For the reversible equilibrium reaction ${K_c} > {K_p}$ at $298K$ and $\Delta H = + 200kJ$, the forward reaction is favoured if:
i.Pressure is increased
ii.Temperature is increased
iii.Temperature is decreased
iv.Increasing the concentration of reactants
A.i, ii, iv
B.i, ii
C.ii, iv
D.i, iii, iv

Answer 1

The relation between ${K_c}$ and ${K_p}$ is,
${K_p} = {K_c}{(RT)^{\Delta n}}$
For reactions having positive value of $\Delta H$ it means that they are endothermic, that is, these reactions consume heat to move forward. While reactions having negative value of $\Delta H$, mean that they are exothermic and evolution of heat takes place.

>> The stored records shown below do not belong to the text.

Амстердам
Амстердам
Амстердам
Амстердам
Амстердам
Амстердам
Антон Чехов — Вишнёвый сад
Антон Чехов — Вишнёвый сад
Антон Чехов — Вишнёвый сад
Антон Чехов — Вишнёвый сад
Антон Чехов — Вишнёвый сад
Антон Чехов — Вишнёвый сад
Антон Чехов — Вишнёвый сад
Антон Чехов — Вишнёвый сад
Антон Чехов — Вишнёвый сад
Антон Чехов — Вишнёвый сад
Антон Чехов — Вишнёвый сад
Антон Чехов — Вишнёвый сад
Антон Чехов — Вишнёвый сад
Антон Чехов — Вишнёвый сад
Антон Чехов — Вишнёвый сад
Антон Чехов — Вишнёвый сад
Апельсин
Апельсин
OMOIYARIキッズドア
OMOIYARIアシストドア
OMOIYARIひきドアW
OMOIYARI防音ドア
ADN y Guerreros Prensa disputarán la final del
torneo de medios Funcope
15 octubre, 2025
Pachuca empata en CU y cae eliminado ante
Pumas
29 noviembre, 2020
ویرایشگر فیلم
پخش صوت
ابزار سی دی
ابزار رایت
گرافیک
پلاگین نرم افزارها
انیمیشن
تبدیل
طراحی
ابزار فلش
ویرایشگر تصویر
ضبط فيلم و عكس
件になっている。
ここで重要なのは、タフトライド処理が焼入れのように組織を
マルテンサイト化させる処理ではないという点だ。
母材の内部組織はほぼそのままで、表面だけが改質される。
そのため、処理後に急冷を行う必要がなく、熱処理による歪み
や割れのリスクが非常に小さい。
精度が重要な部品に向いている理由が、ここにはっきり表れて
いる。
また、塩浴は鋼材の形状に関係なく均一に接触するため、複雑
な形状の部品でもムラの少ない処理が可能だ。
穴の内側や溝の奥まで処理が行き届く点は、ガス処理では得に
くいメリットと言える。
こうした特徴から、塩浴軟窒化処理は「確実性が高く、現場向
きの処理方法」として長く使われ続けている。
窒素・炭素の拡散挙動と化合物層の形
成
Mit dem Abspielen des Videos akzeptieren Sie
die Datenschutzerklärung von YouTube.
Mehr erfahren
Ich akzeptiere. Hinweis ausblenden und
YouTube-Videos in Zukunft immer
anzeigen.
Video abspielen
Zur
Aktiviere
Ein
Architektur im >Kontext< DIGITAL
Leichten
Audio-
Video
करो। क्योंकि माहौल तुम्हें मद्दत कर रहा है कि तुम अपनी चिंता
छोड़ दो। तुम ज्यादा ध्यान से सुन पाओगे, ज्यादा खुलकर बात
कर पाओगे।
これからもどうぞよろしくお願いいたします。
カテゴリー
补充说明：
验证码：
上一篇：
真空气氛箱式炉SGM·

Complete step by step answer:
${K_c}$ and ${K_p}$ are the equilibrium constants of the reaction, which are related as,
${K_p} = {K_c}{(RT)^{\Delta n}}$
Where $\Delta n =$ number of moles of product $-$ number of moles of reactant
${K_c} > {K_p}$ means $\dfrac{{{K_c}}}{{{K_p}}} > 1$ or $\dfrac{{{K_p}}}{{{K_c}}} < 1$
As, $\dfrac{{{K_p}}}{{{K_c}}} = {(RT)^{\Delta n}}$
So, ${(RT)^{\Delta n}} < 1$
This means the value of $\Delta n$ is less than zero, i.e., it has negative value, which implies that the number of moles of reactant is greater than the number of moles of product.
On increasing the pressure, the side of the reaction (reactant side or the product side) which has greater number of moles tends to convert themselves so as to decrease the number of molecules and hence balance the increase in pressure. So, in this case the reactant will change into the product on an increase in pressure. Thus, favoring forward reaction.
Similarly, on increasing the concentration of the reactants, in order to maintain the equilibrium, the reactants change into the products. Thus, favoring forward reaction.
Now the positive $\Delta H$ value means that the reaction is endothermic. Therefore, on increasing the temperature, i.e., on providing heat the conversion into products is favoured, that is, forward reaction is favoured.

Thus, option A is correct.

Note:
The relation between ${K_c}$ and ${K_p}$ tell a lot about the progress of the reaction.
For example, if ${K_c} > {K_p}$, then $\Delta n < 0$, which means that the number of moles of reactants is greater than the products and product formation is high.
If ${K_c} < {K_p}$, then $\Delta n > 0$, and the product formation is low.
If ${K_c} = {K_p}$, then $\Delta n = 0$, and product formation is optimum.